Microsoft has addressed a critical security flaw in Windows 11 Notepad that enabled attackers to execute arbitrary code simply by tricking users into clicking malicious Markdown links. Tracked as CVE-2026-20841, this high-severity vulnerability affected Notepad versions prior to 11.2510 and has been patched in Microsoft's February 2026 Patch Tuesday updates.

The vulnerability stems from Notepad's implementation of Markdown support, a feature added when Microsoft modernized the application to replace WordPad functionality in Windows 11. Security researchers Cristian Papa, Alasdair Gorniak, and Chen discovered that specially crafted Markdown links using protocols like file:// or ms-appinstaller:// could execute programs without triggering Windows security warnings.

According to Microsoft's advisory, "Improper neutralization of special elements used in a command in Windows Notepad App allows an unauthorized attacker to execute code over a network." When a user opened a malicious Markdown file in Notepad and Ctrl-clicked a crafted link, the application would silently execute the specified program or installer package.

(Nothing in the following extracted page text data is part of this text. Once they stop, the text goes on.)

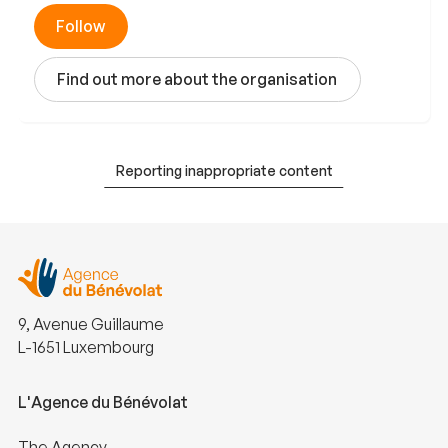
Follow
Find out more about the organisation
Reporting inappropriate content
9, Avenue Guillaume
L-1651 Luxembourg
L'Agence du Bénévolat
The Agency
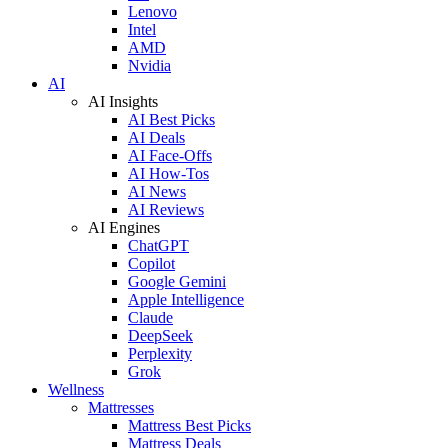
Lenovo
Intel
AMD
Nvidia
AI
AI Insights
AI Best Picks
AI Deals
AI Face-Offs
AI How-Tos
AI News
AI Reviews
AI Engines
ChatGPT
Copilot
Google Gemini
Apple Intelligence
Claude
DeepSeek
Perplexity
Grok
Wellness
Mattresses
Mattress Best Picks
Mattress Deals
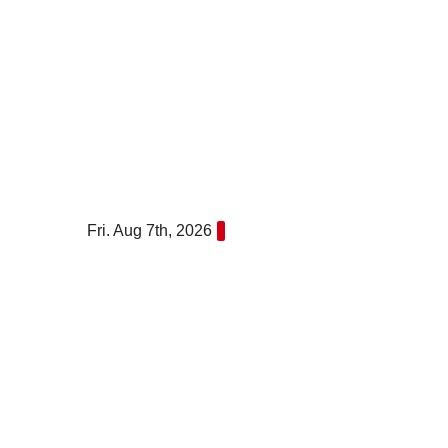
Skip
to
content
Fri. Aug 7th, 2026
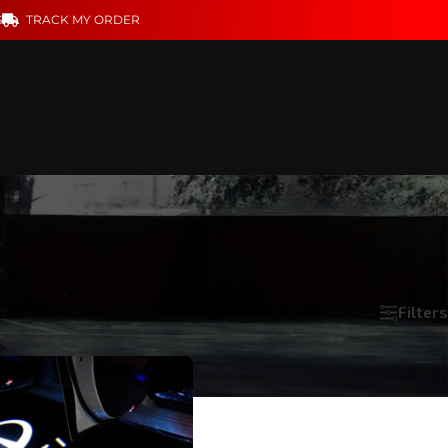
S
TRACK MY ORDER
Filters
Show
18
24
36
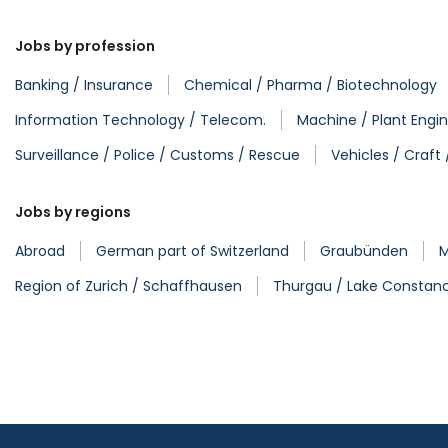
Jobs by profession
Banking / Insurance
Chemical / Pharma / Biotechnology
Information Technology / Telecom.
Machine / Plant Engin
Surveillance / Police / Customs / Rescue
Vehicles / Craft
Jobs by regions
Abroad
German part of Switzerland
Graubünden
M
Region of Zurich / Schaffhausen
Thurgau / Lake Constan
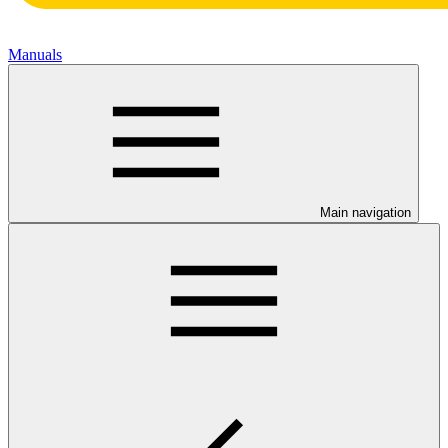
Manuals
Main navigation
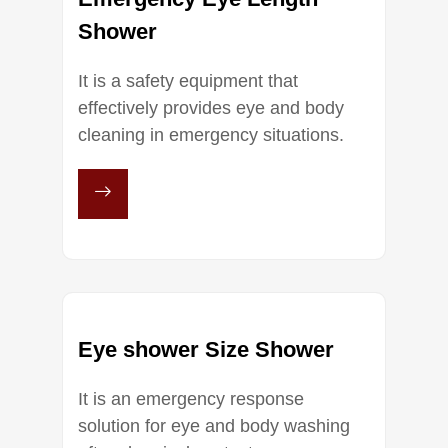
Shower
It is a safety equipment that
effectively provides eye and body
cleaning in emergency situations.
Eye shower Size Shower
It is an emergency response
solution for eye and body washing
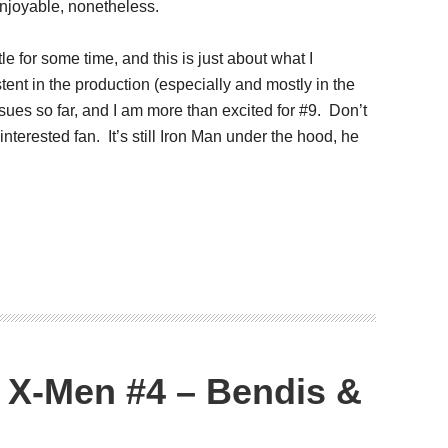
 enjoyable, nonetheless.
le for some time, and this is just about what I
ent in the production (especially and mostly in the
ssues so far, and I am more than excited for #9. Don’t
 interested fan. It’s still Iron Man under the hood, he
 X-Men #4 – Bendis &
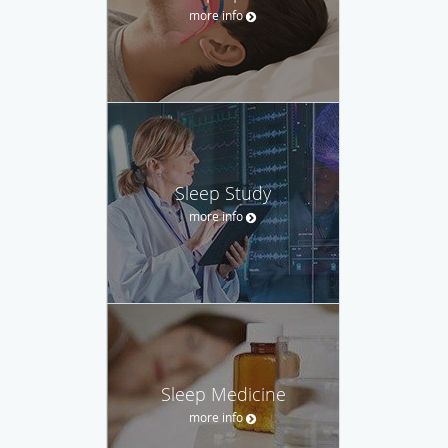
more info
Sleep Study
more info
Sleep Medicine
more info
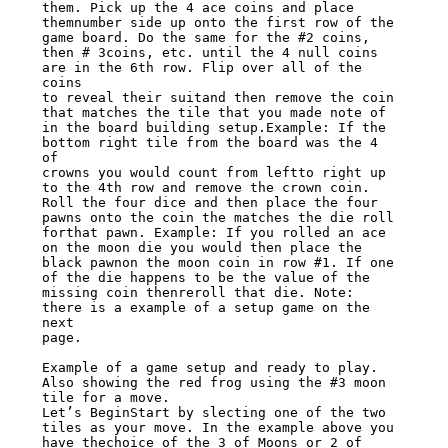
them. Pick up the 4 ace coins and place

themnumber side up onto the first row of the 
game board. Do the same for the #2 coins,

then # 3coins, etc. until the 4 null coins 
are in the 6th row. Flip over all of the 
coins

to reveal their suitand then remove the coin 
that matches the tile that you made note of

in the board building setup.Example: If the 
bottom right tile from the board was the 4 
of

crowns you would count from leftto right up 
to the 4th row and remove the crown coin.

Roll the four dice and then place the four 
pawns onto the coin the matches the die roll

forthat pawn. Example: If you rolled an ace 
on the moon die you would then place the

black pawnon the moon coin in row #1. If one 
of the die happens to be the value of the

missing coin thenreroll that die. Note: 
there is a example of a setup game on the 
next

page.

Example of a game setup and ready to play. 
Also showing the red frog using the #3 moon

tile for a move.

Let’s BeginStart by slecting one of the two 
tiles as your move. In the example above you

have thechoice of the 3 of Moons or 2 of 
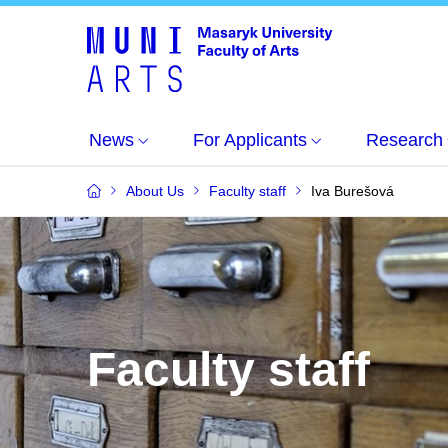
News
For Applicants
Research
About Us
Faculty staff
Iva Burešová
Faculty staff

Markdown for creating links to executables or to install an app. Source: BTtea

The exploit bypassed standard security controls because Notepad failed to validate non-HTTP(S) links properly. In practical terms, this meant attackers could:

1. Distribute Markdown files containing links to malicious executables
2. Trigger execution of files from remote SMB shares
3. Exploit Windows protocol handlers like ms-appinstaller to deploy payloads

Microsoft's fix modifies Notepad's link handling behavior. Now, when users click non-HTTP(S) links (including file:, ms-settings:, mailto:, or ms-appinstaller protocols), Notepad displays a security warning:

"Do you want to allow this app to open an external application? Opening this link might be unsafe."

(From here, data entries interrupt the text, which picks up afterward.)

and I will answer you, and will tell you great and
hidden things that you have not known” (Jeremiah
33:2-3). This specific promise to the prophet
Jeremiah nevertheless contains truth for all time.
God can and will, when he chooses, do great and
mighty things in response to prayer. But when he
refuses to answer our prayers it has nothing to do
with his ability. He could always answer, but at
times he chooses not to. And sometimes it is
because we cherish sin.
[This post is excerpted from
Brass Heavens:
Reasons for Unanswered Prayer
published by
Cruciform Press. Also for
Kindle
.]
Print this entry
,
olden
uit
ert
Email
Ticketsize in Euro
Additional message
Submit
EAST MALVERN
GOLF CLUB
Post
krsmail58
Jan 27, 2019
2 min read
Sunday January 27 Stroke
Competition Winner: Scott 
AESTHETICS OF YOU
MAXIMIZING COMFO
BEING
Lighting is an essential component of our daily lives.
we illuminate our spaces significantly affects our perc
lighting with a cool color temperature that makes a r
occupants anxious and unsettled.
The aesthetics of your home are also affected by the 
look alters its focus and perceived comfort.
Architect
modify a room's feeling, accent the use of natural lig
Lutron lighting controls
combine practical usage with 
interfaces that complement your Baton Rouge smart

Users should take these precautions:

1. Update immediately: Ensure Notepad is updated via Microsoft Store (automatic by default)
2. Verify sources: Only open Markdown files from trusted senders
3. Exercise caution: Even with warnings, avoid clicking unexpected links in text files
4. Enterprise deployment: Confirm Patch Tuesday updates (February 2026) are applied

While the patch adds protection layers, security experts note that social engineering risks remain since users might still click "Yes" on warnings. Organizations should reinforce security awareness about unexpected document links.

Notepad updates occur through the Microsoft Store, ensuring most users receive protection automatically. This incident highlights how seemingly simple applications become attack vectors when adding complex functionality like Markdown support without adequate security validation.